Out of the lines below, please list those that hold the string "sooner".
BEGIN Listed records
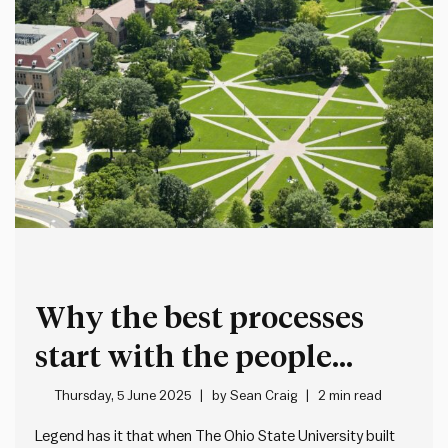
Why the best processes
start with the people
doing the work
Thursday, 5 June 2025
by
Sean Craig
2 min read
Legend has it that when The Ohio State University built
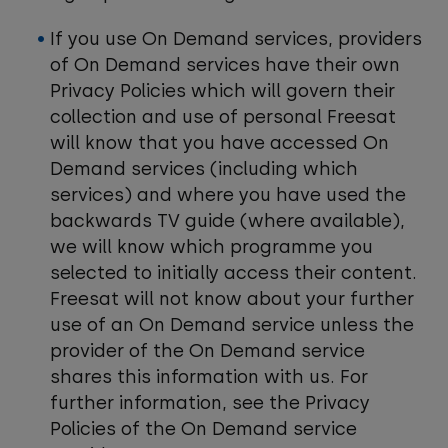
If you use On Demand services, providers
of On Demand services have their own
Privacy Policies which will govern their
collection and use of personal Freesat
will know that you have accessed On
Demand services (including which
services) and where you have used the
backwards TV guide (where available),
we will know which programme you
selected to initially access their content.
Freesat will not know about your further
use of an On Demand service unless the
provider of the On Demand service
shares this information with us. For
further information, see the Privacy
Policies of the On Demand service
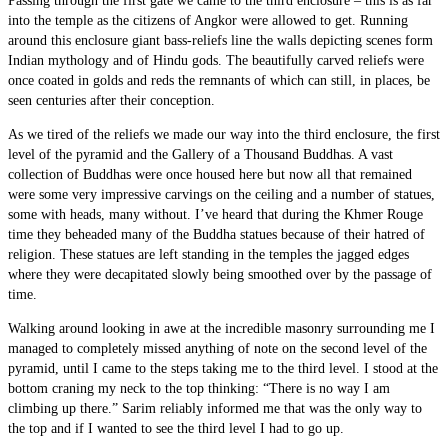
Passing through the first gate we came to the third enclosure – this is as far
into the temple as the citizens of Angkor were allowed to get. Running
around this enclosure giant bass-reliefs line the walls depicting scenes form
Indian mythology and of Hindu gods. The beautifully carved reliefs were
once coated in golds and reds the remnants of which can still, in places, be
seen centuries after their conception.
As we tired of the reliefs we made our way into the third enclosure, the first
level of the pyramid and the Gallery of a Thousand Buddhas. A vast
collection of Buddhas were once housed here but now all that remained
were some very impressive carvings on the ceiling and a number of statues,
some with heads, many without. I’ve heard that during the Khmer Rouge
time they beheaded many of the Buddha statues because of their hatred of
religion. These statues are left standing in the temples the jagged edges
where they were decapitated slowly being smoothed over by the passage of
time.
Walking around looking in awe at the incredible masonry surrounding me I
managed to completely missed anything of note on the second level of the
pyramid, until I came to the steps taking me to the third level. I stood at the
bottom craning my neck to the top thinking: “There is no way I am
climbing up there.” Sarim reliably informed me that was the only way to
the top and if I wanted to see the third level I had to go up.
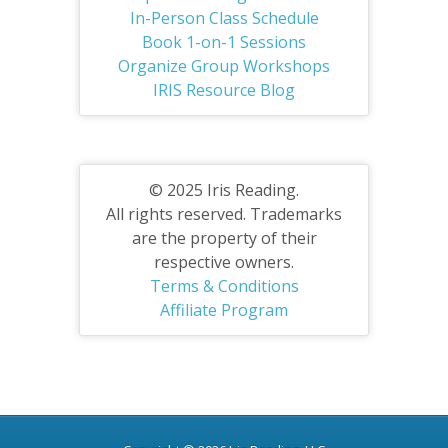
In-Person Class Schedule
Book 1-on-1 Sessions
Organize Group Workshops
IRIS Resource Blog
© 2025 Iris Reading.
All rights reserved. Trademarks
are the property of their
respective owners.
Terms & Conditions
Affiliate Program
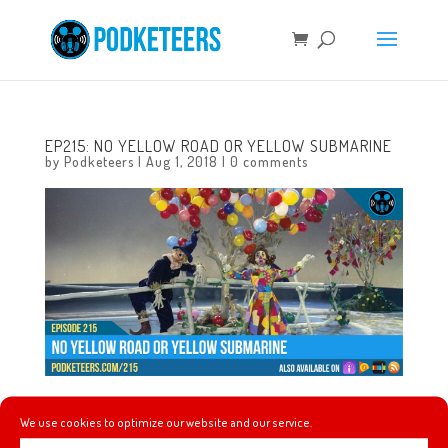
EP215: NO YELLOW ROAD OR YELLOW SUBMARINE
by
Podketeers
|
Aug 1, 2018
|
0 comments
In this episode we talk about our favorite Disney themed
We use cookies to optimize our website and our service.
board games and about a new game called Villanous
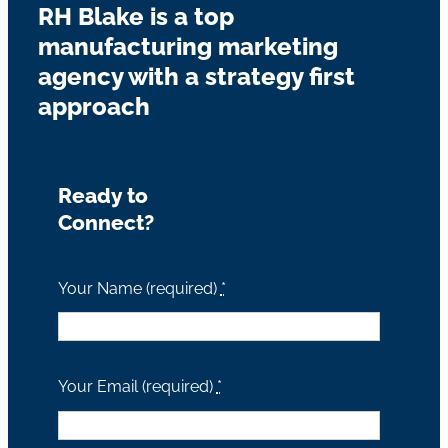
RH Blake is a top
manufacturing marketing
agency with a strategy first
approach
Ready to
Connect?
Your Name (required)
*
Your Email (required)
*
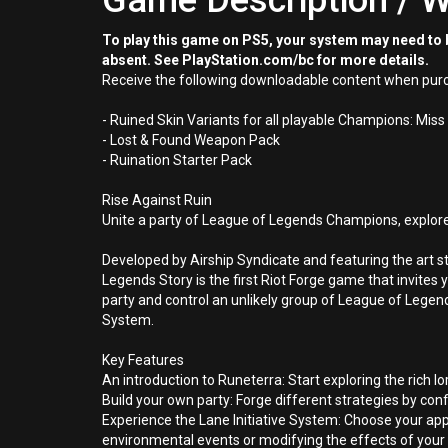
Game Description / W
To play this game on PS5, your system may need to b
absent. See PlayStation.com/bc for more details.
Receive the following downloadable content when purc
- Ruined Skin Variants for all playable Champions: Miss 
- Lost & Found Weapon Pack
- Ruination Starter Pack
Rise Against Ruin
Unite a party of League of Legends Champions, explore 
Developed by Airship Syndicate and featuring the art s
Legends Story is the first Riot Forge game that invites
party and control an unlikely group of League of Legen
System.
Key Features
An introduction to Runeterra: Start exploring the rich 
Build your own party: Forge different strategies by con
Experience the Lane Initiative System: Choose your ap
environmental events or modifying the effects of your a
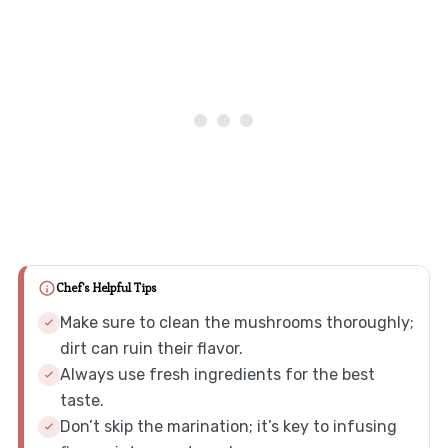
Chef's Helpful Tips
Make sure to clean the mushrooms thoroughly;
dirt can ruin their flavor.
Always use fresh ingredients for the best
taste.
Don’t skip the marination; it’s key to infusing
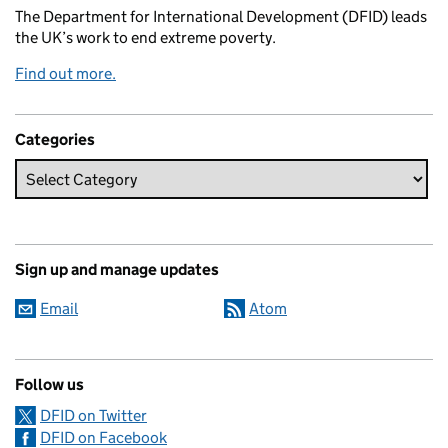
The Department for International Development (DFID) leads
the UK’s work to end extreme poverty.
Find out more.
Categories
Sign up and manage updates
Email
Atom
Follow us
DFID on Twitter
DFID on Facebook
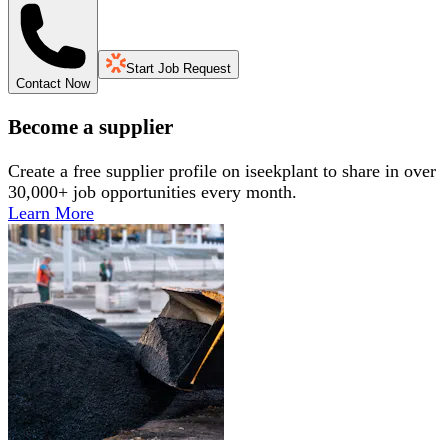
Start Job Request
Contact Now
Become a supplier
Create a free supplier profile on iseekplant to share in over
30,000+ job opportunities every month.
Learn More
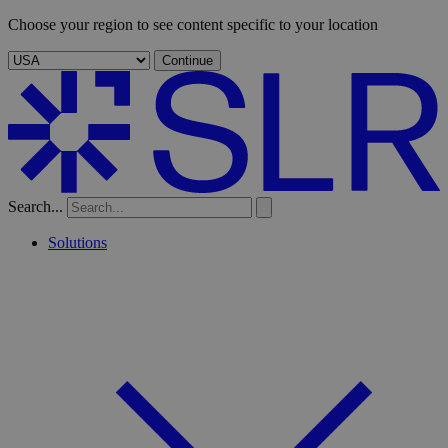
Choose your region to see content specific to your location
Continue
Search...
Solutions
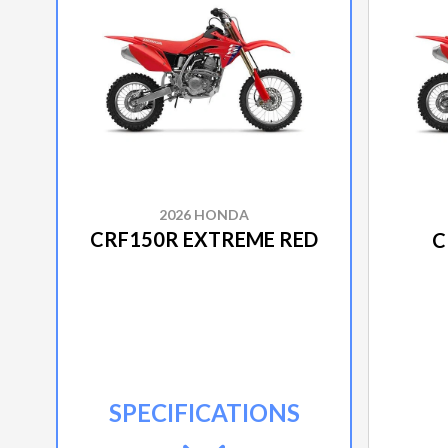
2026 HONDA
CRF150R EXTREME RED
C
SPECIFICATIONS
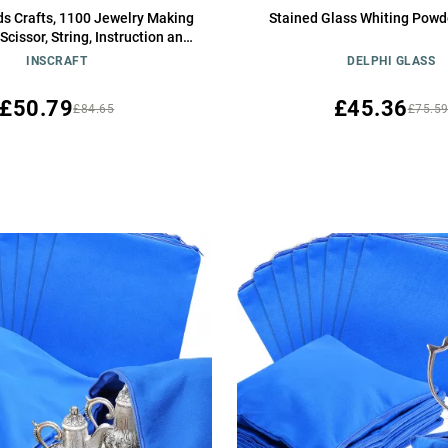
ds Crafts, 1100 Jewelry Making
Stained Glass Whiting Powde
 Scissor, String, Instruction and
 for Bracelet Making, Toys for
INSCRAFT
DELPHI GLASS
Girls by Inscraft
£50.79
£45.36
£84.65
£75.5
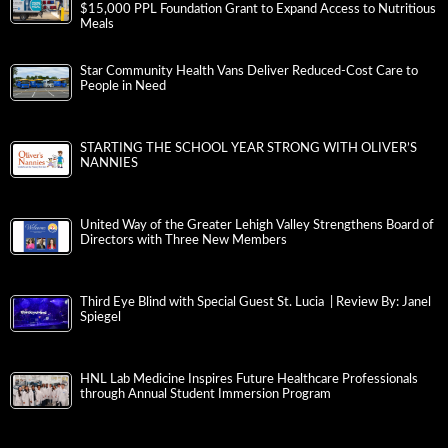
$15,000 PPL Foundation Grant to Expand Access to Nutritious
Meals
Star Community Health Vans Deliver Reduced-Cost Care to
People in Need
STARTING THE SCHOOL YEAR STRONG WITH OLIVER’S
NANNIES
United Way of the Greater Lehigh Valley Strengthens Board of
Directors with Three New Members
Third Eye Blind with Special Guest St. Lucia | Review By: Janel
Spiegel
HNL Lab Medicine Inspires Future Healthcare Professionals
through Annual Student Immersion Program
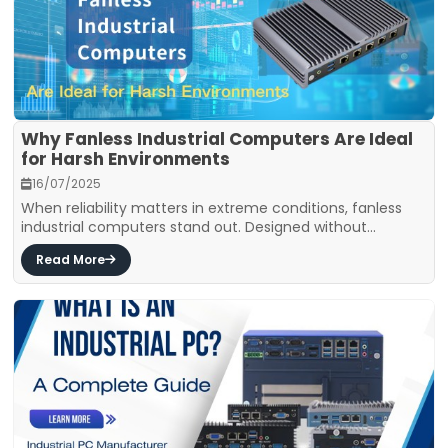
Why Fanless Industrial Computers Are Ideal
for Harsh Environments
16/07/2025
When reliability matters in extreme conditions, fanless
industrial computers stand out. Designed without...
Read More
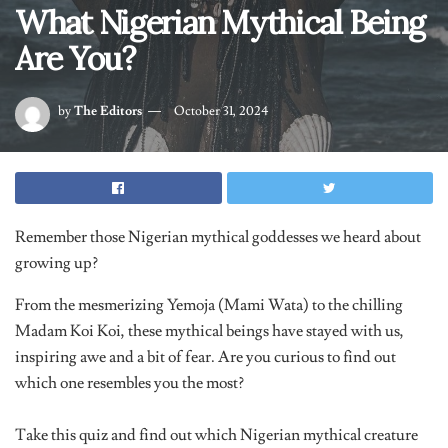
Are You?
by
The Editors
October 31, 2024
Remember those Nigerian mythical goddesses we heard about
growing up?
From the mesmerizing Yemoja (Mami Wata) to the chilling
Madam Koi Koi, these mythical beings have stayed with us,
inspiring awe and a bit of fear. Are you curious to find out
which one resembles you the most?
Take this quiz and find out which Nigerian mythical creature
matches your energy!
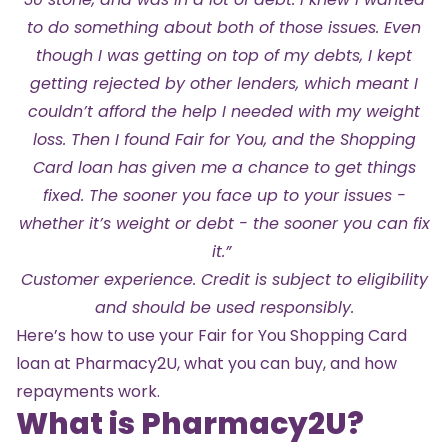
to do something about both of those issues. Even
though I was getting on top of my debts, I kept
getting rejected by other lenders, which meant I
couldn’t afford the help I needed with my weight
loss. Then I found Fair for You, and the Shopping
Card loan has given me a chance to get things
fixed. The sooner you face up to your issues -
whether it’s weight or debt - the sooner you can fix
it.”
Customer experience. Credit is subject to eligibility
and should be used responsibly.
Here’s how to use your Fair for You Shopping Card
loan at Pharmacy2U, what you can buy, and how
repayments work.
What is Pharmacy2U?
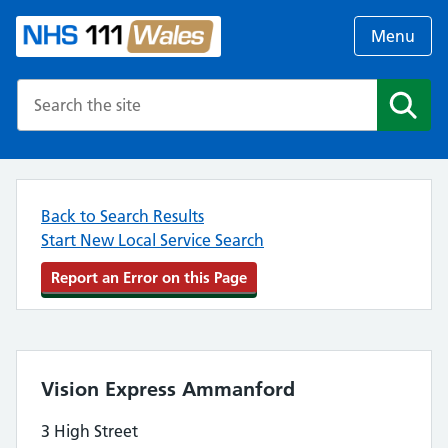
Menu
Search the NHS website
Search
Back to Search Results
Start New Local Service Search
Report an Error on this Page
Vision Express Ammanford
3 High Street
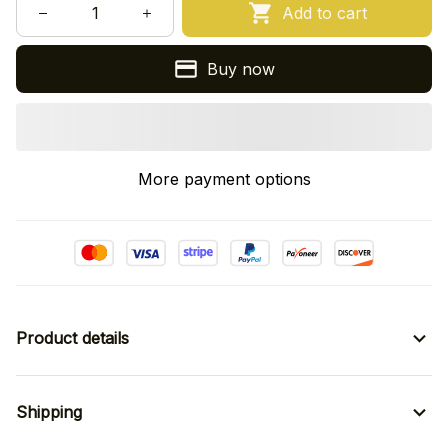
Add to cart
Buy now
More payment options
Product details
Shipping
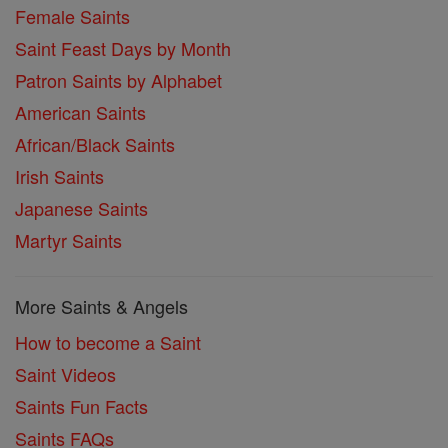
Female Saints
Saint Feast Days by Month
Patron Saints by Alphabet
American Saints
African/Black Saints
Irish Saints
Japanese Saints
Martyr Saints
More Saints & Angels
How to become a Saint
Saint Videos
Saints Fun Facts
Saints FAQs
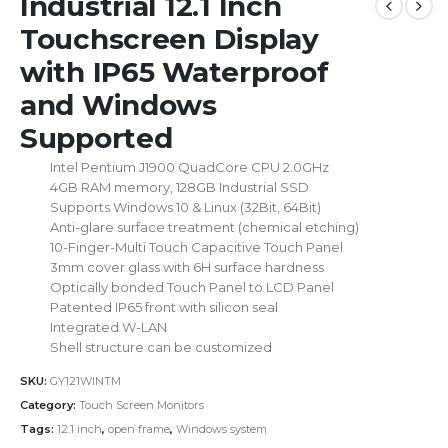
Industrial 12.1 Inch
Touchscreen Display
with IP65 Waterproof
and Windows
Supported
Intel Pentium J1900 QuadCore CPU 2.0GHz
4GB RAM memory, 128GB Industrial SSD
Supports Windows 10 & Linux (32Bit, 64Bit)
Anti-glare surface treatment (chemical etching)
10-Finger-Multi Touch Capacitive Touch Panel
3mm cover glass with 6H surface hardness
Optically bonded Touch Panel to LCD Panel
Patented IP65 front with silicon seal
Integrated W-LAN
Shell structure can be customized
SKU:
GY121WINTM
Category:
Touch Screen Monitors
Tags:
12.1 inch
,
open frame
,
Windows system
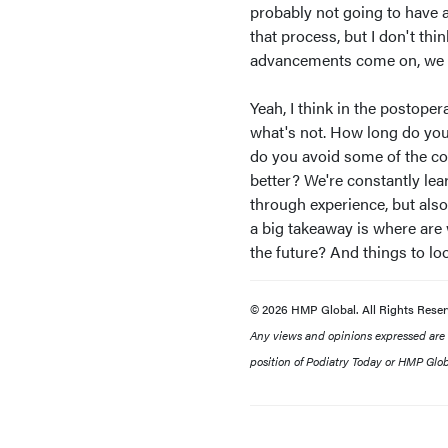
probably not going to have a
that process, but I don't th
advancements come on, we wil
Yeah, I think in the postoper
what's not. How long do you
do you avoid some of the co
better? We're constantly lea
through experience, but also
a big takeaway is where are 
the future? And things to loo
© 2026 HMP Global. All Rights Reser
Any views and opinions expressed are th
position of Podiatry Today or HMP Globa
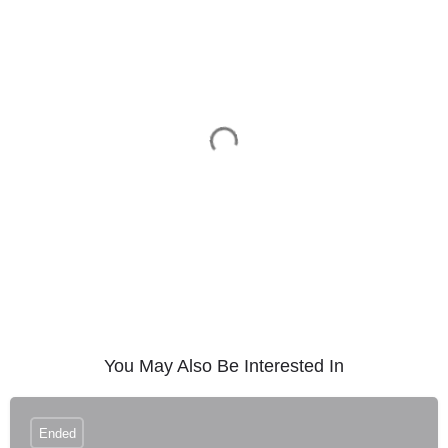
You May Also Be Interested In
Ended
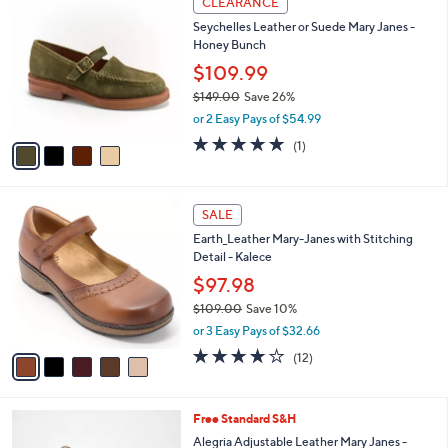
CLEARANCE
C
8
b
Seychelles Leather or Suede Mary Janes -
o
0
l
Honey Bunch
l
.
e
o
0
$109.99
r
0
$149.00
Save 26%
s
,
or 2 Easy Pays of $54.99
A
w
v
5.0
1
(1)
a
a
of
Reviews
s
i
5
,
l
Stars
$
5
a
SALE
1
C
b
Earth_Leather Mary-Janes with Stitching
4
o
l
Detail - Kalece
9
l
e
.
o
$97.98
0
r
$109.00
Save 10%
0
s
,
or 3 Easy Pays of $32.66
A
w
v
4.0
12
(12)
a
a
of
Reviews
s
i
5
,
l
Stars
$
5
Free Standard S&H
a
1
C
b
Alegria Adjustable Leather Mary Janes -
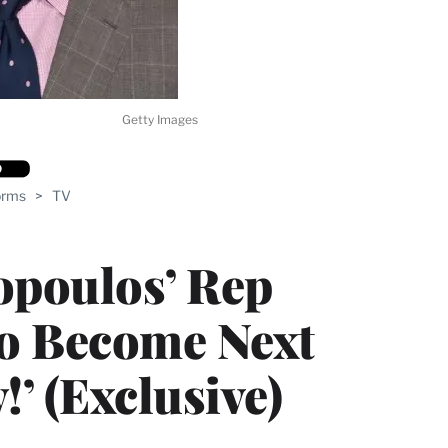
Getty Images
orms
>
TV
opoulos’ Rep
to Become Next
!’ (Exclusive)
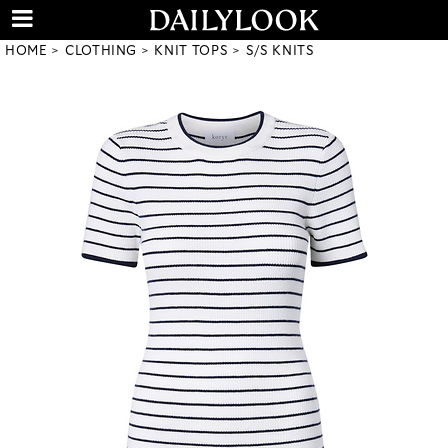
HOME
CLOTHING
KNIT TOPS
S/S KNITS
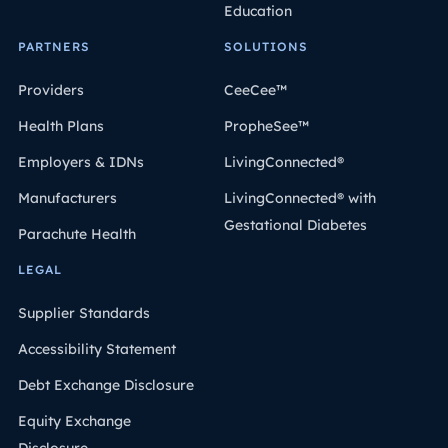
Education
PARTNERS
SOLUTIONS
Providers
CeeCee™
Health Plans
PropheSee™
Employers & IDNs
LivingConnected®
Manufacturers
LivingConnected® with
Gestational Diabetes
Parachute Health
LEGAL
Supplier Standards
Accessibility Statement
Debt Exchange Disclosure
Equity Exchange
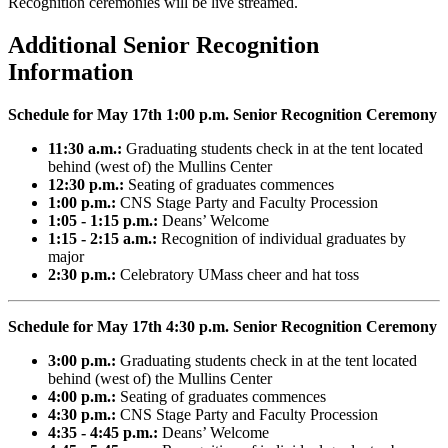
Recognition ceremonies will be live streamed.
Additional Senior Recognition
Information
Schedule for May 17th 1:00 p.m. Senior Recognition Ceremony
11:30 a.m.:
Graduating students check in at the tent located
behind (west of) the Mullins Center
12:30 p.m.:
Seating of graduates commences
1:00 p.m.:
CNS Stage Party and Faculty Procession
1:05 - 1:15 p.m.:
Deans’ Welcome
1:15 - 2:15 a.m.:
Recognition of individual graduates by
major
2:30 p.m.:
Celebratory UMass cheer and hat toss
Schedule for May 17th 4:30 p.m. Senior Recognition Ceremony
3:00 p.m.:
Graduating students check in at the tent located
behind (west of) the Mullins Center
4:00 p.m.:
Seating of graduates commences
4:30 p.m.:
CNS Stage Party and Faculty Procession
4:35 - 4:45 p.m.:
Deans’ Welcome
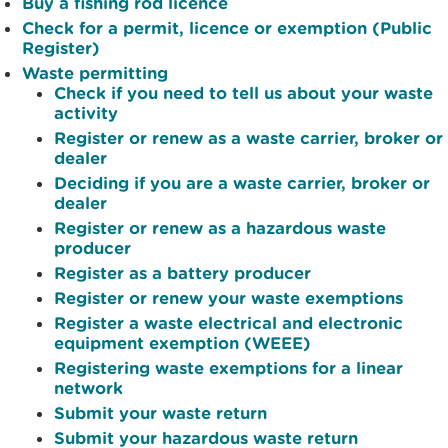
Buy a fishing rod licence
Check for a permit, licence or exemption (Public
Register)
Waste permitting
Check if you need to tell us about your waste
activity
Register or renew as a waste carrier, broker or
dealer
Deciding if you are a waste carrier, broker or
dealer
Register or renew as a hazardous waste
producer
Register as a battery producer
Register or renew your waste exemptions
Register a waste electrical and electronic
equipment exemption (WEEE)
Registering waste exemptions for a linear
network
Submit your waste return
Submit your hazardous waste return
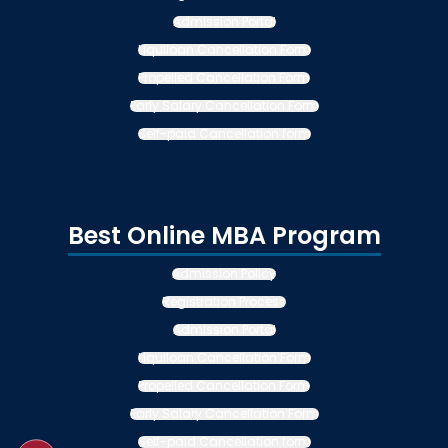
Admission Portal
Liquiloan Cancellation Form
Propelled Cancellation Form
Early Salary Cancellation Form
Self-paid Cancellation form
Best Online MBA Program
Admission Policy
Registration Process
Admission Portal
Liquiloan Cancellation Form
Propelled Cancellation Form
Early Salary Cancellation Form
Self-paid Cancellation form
END Listed records
* [Reply to the task]
fixed. The sooner you face up to your issues -
whether it’s weight or debt - the sooner you can fix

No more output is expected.